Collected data
-- -- --
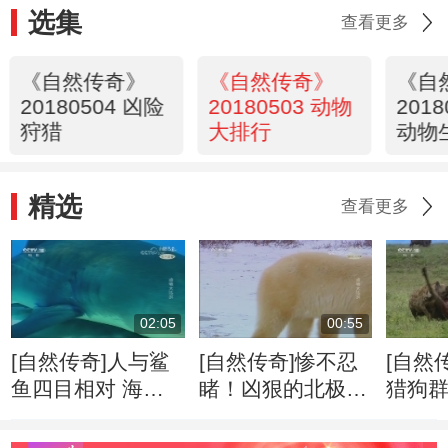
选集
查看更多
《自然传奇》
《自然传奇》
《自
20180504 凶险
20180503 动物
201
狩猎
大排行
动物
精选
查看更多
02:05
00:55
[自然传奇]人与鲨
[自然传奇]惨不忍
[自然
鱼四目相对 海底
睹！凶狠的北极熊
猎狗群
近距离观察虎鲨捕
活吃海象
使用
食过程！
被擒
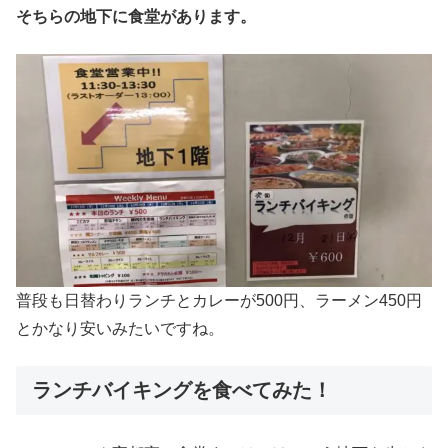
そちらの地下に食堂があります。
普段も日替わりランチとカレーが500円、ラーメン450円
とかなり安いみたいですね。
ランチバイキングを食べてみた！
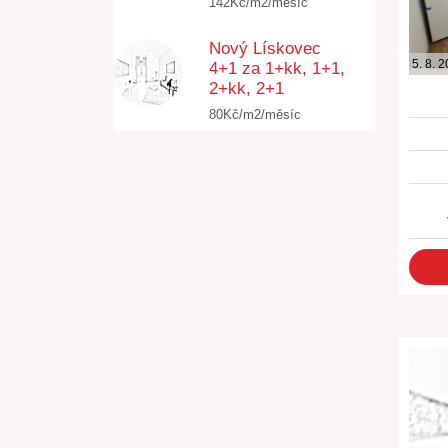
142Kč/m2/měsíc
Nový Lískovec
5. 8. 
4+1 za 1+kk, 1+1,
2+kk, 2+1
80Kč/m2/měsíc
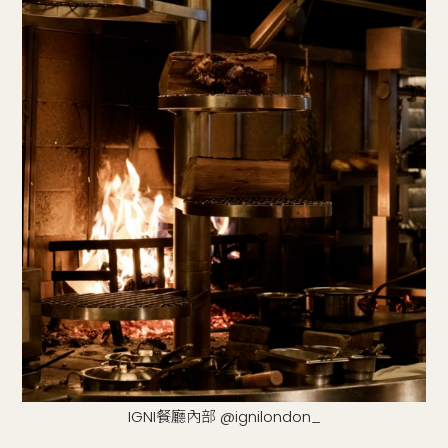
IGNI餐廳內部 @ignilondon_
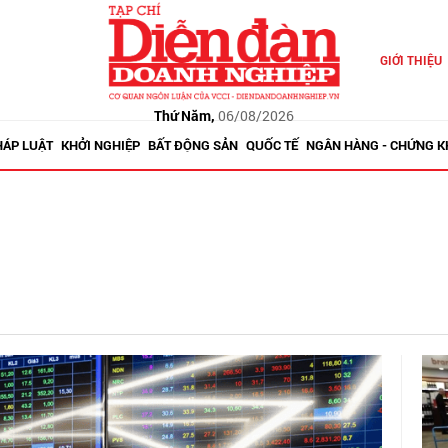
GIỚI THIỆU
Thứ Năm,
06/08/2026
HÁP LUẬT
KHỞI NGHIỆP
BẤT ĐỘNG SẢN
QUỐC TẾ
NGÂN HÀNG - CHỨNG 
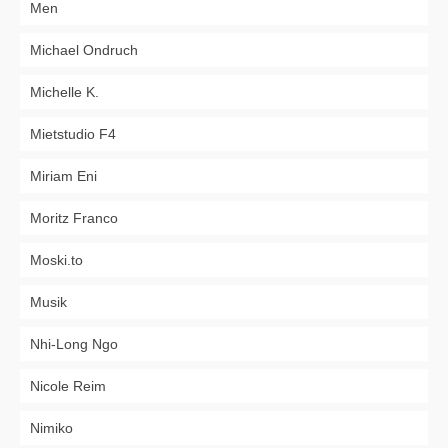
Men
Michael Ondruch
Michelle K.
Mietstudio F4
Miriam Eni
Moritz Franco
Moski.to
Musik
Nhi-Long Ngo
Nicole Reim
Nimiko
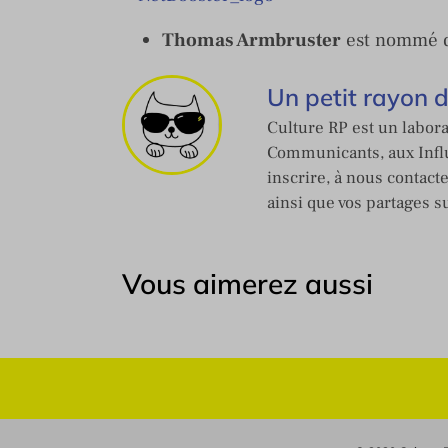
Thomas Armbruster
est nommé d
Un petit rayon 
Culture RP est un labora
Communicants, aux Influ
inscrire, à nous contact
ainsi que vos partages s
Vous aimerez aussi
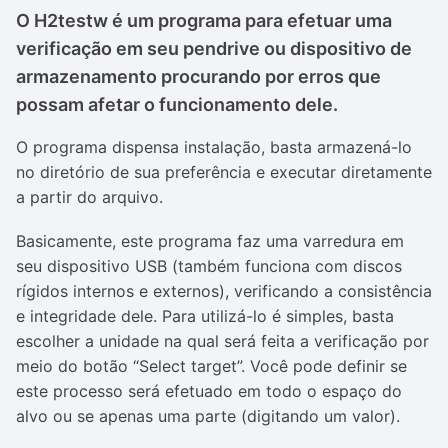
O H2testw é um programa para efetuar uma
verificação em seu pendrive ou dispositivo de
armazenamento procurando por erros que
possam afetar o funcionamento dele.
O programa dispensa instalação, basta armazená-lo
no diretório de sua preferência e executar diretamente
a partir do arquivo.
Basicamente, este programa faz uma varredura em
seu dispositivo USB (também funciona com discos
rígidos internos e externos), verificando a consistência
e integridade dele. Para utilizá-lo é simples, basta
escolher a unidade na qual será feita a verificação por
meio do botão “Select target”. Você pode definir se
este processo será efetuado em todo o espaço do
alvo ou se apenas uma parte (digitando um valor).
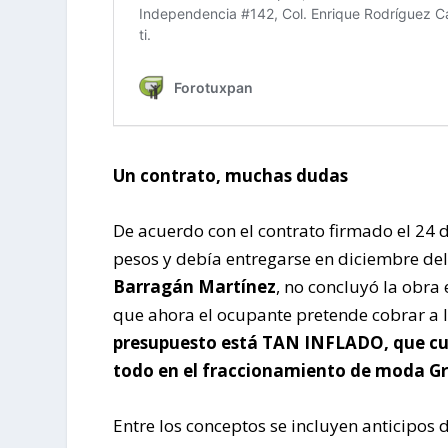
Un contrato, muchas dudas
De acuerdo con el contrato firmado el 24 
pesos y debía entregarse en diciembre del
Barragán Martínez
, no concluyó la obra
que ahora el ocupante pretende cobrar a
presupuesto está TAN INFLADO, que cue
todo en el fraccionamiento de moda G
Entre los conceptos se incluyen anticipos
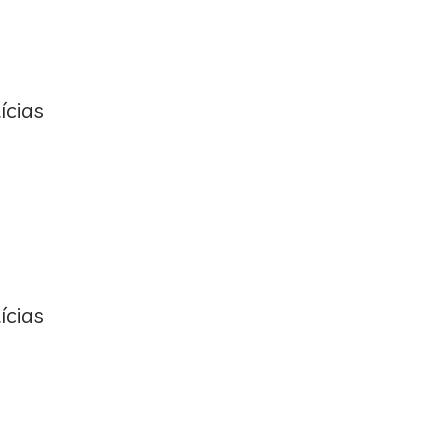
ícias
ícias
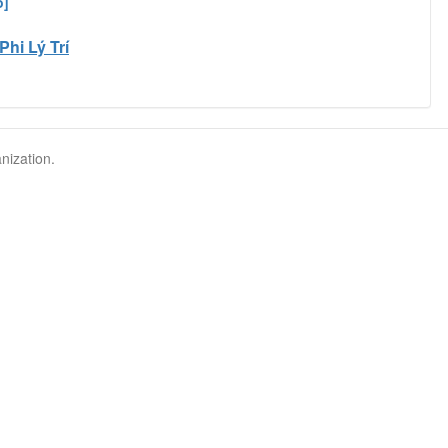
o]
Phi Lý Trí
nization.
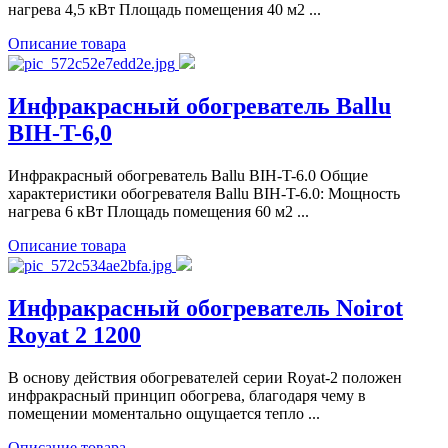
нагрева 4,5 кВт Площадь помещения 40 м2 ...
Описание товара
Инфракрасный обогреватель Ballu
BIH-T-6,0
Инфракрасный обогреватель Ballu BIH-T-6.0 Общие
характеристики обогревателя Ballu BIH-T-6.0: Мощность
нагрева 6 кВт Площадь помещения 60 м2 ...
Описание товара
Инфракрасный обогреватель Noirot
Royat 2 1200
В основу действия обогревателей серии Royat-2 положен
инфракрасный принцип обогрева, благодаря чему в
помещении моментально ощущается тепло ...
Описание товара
-- -- --
Work task: Please output the lines above beginning at the line with "Michelle K." and ending after the line with "possam afetar o funcionamento dele.", precisely as written and with no pictures.

Result of this task:
Michelle K.
Mietstudio F4
Miriam Eni
Moritz Franco
Moski.to
Musik
Nhi-Long Ngo
Nicole Reim
Nimiko
Thomas Armbruster
est nommé d
Un petit rayon 
Culture RP est un labora
Communicants, aux Influ
inscrire, à nous contact
ainsi que vos partages s
Vous aimerez aussi
O H2testw é um programa para efetuar uma
verificação em seu pendrive ou dispositivo de
armazenamento procurando por erros que
possam afetar o funcionamento dele.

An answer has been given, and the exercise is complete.